Running a restaurant can be a complicated affair. One issue that restaurant managers must deal with is that of inventory. Inventory management is an important part of determining whether a restaurant is profitable. One construct, called food inventory turnover, allows restaurants to calculate some important aspects about inventory and thereby can help restaurants make important inventory decisions.
Restaurant food inventory turnover is mathematically defined as a restaurant’s food cost for a given period divided by the average inventory value for that period. The food cost for a certain period is not to be confused with the revenue; the food cost is how much the restaurant spent on food that was later consumed by customers. For example, assume your small restaurant keeps an average of $1,000 worth of food in its inventory and customers consumed $5,000 worth of food last month. Then your food inventory turnover is 5000/1000, or five turns.

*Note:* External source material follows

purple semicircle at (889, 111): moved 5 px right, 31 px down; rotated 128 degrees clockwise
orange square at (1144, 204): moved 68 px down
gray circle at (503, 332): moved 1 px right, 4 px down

The idea of a restaurant food inventory turnover is to easily understand how often inventory is replaced in a given time period. Without such a calculation, it would be very difficult to determine this, as restaurants usually serve a variety of food. Not all of the food in a restaurant’s inventory comes from the same place, making it difficult to know how often the inventory is replaced. In the previous example, we found that the food inventory turnover was five turns. This means that every month, the restaurant is replacing its inventory five times overall.

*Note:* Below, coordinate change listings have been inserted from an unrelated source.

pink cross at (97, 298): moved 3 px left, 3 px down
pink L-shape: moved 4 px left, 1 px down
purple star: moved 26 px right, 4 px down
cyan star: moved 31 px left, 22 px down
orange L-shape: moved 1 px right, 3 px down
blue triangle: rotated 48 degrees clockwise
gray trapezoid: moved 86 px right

A restaurant’s food inventory turnover is important for many reasons. First, it allows a restaurant to keep track of how fast it is selling the food in its inventory. A food inventory turnover allows the restaurant managers to make decisions regarding how much inventory should be kept on hand in the restaurant. Second, a food inventory turnover can explain how fresh the food in a restaurant is. A higher inventory turnover implies less chance of spoiled food that the restaurant must dispose of. Lastly, food inventory turnovers that seem odd can help a restaurant know when to investigate and reanalyze its food storage methods. For example, food inventory turnovers that are abnormally high may indicate that employees are stealing or eating some of the inventory.

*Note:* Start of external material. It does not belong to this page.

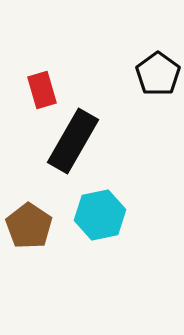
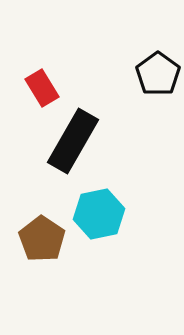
red rectangle: moved 2 px up; rotated 15 degrees counterclockwise
cyan hexagon: moved 1 px left, 1 px up
brown pentagon: moved 13 px right, 13 px down
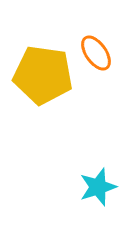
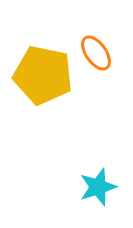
yellow pentagon: rotated 4 degrees clockwise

A restaurant can also use its food inventory turnover for a given period to understand its performance. If the management of a restaurant knows the restaurant’s employees are not poaching food and that food is not going to waste, the food inventory turnover is a good indicator of restaurant performance. In addition, if food inventory turnover is analyzed for each item sold in the restaurant, the restaurant can know which dishes are the best sellers.